In [1]:
from sklearn.datasets import load_boston
from sklearn.linear_model import LinearRegression
from sklearn.metrics import r2_score

# Types of Problems
In a CPU factory, a camera takes a picture of every single manufactured chip. After that, it sends the picture to an algorithm. The algorithm outputs whether the CPU is defective or not.

What type of algorithm is that?

The answer is "two-class-classification" because we have only 2 classes as outputs.

# Linear Regression Functions
When building the linear regression model, we came across several new functions. One of these functions was
$$ J = \frac{1}{n}\sum_{i} (y_i - \tilde{y_i})^2 $$
What is the name of this function?

The correct answer here is "cost function". Here we sum all the error distances.

# Income, Part 1
We have collected data from an ice cream shop. We modelled the income as a function of the outside temperature:

$$ \text{income}[\$] = 20.67449411 \text{T}[^\circ C] - 30.12047857 $$
As we can see, one of the terms is positive, and the other is negative.

Which of the following is true, based on this research only?

# Income, Part 2
In some cases we need to augment (extend) the model to return valid results.

What income (in dollars) will our current model predict when the temperature is 1.2 degrees?
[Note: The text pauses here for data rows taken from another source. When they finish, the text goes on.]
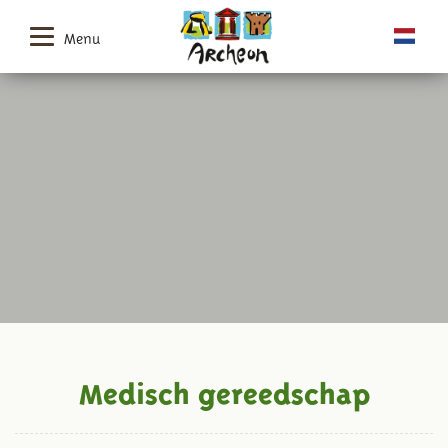
Menu
Medisch gereedschap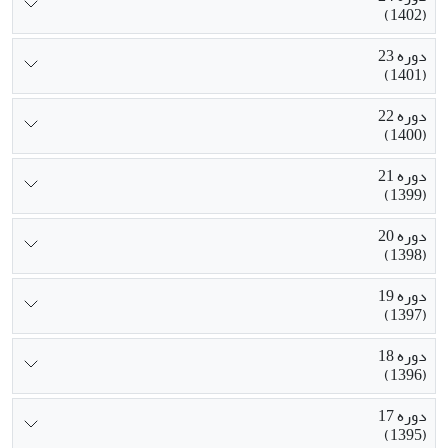
(1402)
دوره 23
(1401)
دوره 22
(1400)
دوره 21
(1399)
دوره 20
(1398)
دوره 19
(1397)
دوره 18
(1396)
دوره 17
(1395)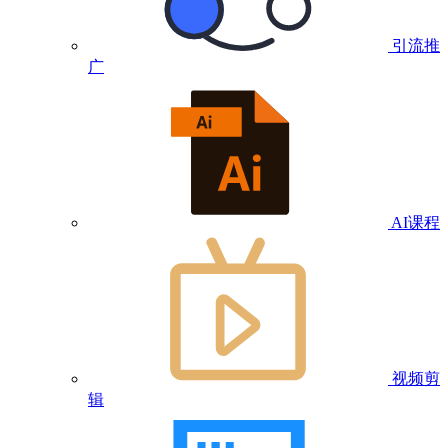
引流推
广
AI课程
视频剪
辑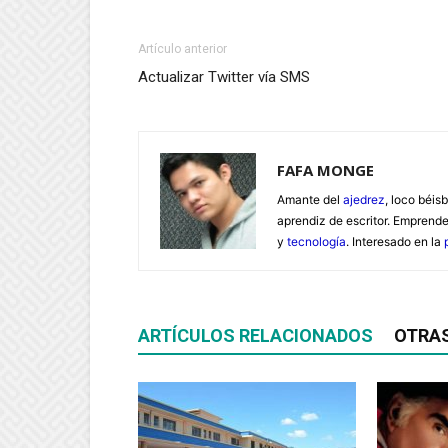
Artículo anterior
Actualizar Twitter vía SMS
FAFA MONGE
Amante del
ajedrez
, loco béisb
aprendiz de escritor. Emprend
y
tecnología
. Interesado en la
ARTÍCULOS RELACIONADOS
OTRA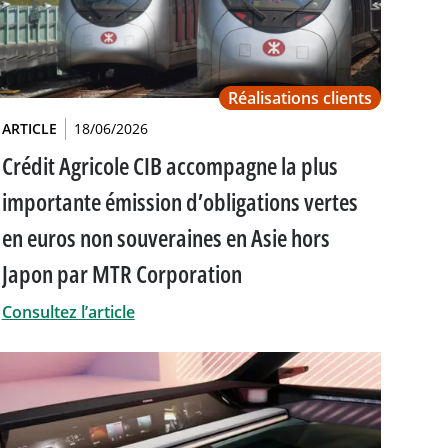
Réalisations clients
ARTICLE
18/06/2026
Crédit Agricole CIB accompagne la plus
importante émission d’obligations vertes
en euros non souveraines en Asie hors
Japon par MTR Corporation
Consultez l’article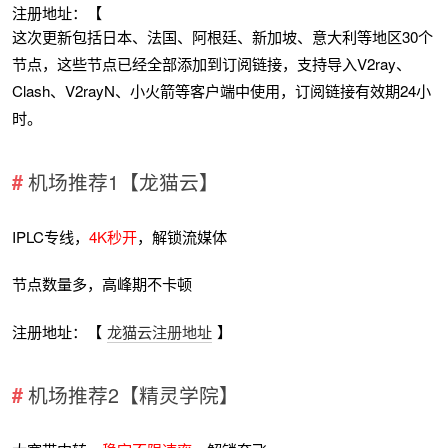
注册地址：【
这次更新包括日本、法国、阿根廷、新加坡、意大利等地区30个
节点，这些节点已经全部添加到订阅链接，支持导入V2ray、
Clash、V2rayN、小火箭等客户端中使用，订阅链接有效期24小
时。
机场推荐1【龙猫云】
IPLC专线，
4K秒开
，解锁流媒体
节点数量多，高峰期不卡顿
注册地址：【
龙猫云注册地址
】
机场推荐2【精灵学院】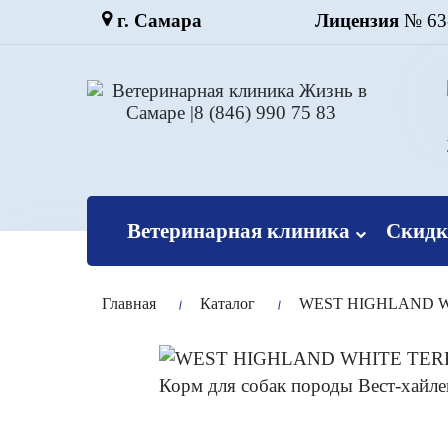
г. Самара
Лицензия
№ 63-
Ветеринарная клиника
Скидк
Главная
Каталог
WEST HIGHLAND WHI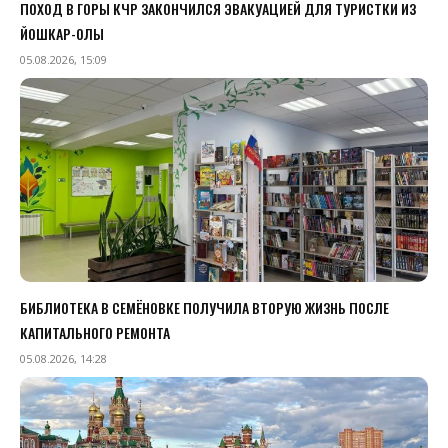
ПОХОД В ГОРЫ КЧР ЗАКОНЧИЛСЯ ЭВАКУАЦИЕЙ ДЛЯ ТУРИСТКИ ИЗ
ЙОШКАР-ОЛЫ
05.08.2026, 15:09
БИБЛИОТЕКА В СЕМЁНОВКЕ ПОЛУЧИЛА ВТОРУЮ ЖИЗНЬ ПОСЛЕ
КАПИТАЛЬНОГО РЕМОНТА
05.08.2026, 14:28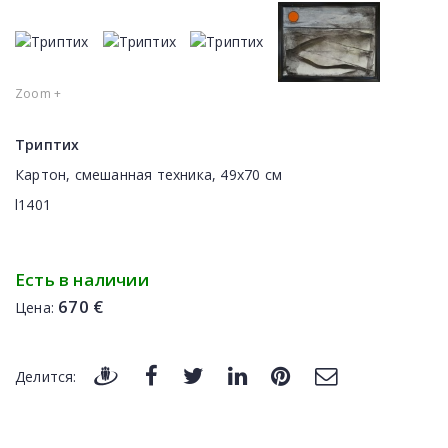
Zoom +
Триптих
Картон, смешанная техника, 49х70 см
l1401
Есть в наличии
670 €
Цена:
Делится: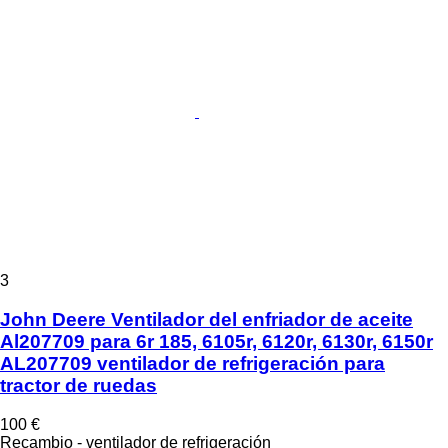
3
John Deere Ventilador del enfriador de aceite
Al207709 para 6r 185, 6105r, 6120r, 6130r, 6150r
AL207709 ventilador de refrigeración para
tractor de ruedas
100 €
Recambio - ventilador de refrigeración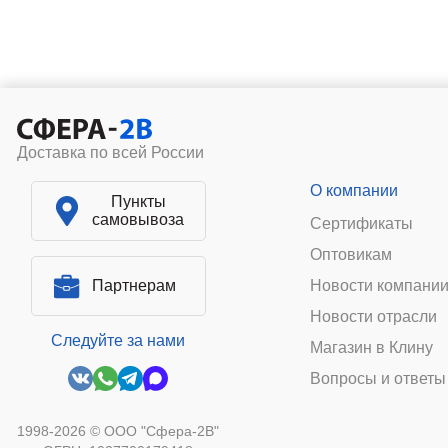
Доставка по всей России
О компании
Пункты
самовывоза
Сертификаты
Оптовикам
Партнерам
Новости компани
Новости отрасли
Следуйте за нами
Магазин в Клину
Вопросы и ответы
1998-2026 © ООО "Сфера-2В"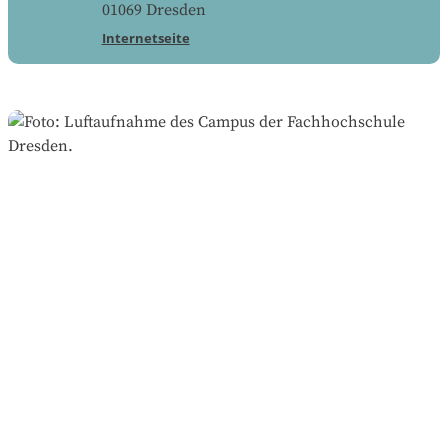
01069
Dresden
Internetseite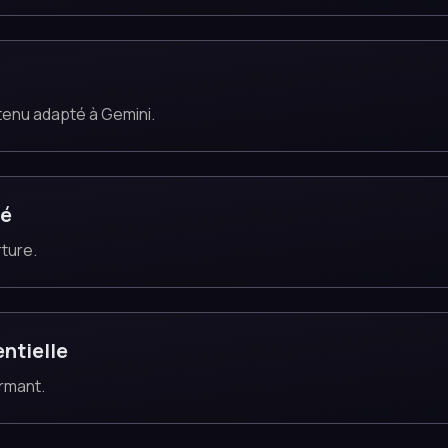
enu adapté à Gemini.
té
rture.
ntielle
rmant.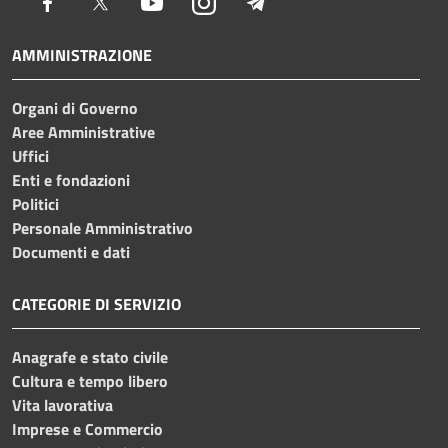
Facebook
Twitter
Youtube
Instagram
Telegram
AMMINISTRAZIONE
Organi di Governo
Aree Amministrative
Uffici
Enti e fondazioni
Politici
Personale Amministrativo
Documenti e dati
CATEGORIE DI SERVIZIO
Anagrafe e stato civile
Cultura e tempo libero
Vita lavorativa
Imprese e Commercio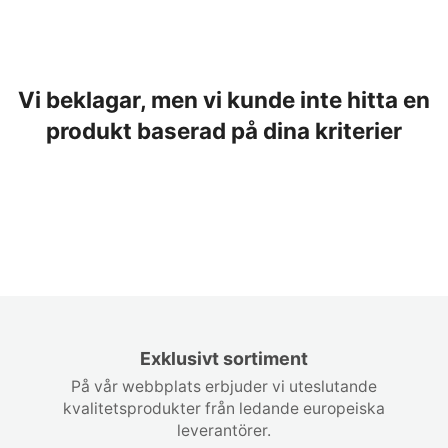
Vi beklagar, men vi kunde inte hitta en
produkt baserad på dina kriterier
Exklusivt sortiment
På vår webbplats erbjuder vi uteslutande
kvalitetsprodukter från ledande europeiska
leverantörer.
Round your answer to 2 decimal places.

In [2]:
temp = 1.2
income = (20.67449411 * temp) - 30.12047857
print("{:.2f}".format(income))

-5.31


The specification tells that "income" is defined as being non-negative. The model does not account for operational costs or anything like that. We need to return a valid value based on our specification.

What income (in dollars) should an augmented model predict for $T = 1.2^\circ C$?

If we have a negative income we can show "zero" as result.

# Local Minima
When performing gradient descent on a linear regression, the choice of starting point is really important. If we choose a starting point which is far away from the global minimum of the error function, we can get stuck in a local minimum.

Here we need to choose if the sentence above is true or false.

In the linear regression we have only one minimum, so we can't get stuck in a local minimum. The sentece above is false.

# Multiple Regression, Part 1
As we already saw, we can do linear regression on many variables.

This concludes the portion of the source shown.